Stored data entries
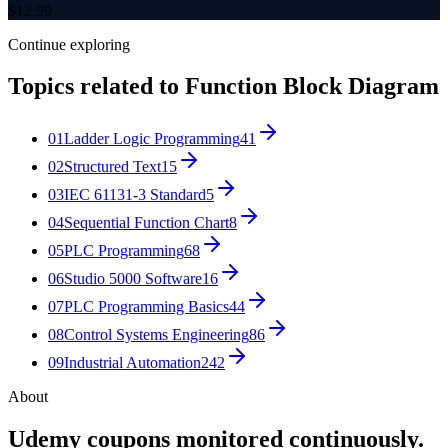
$
12.99
Continue exploring
Topics related to
Function Block Diagram
01
Ladder Logic Programming
41
02
Structured Text
15
03
IEC 61131-3 Standard
5
04
Sequential Function Chart
8
05
PLC Programming
68
06
Studio 5000 Software
16
07
PLC Programming Basics
44
08
Control Systems Engineering
86
09
Industrial Automation
242
About
Udemy coupons monitored continuously.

### WORK TASK
Check every line of the entries above, and copy those that carry the string "Programming".

### TASK RESULT
Ladder Logic Programming
PLC Programming
PLC Programming Basics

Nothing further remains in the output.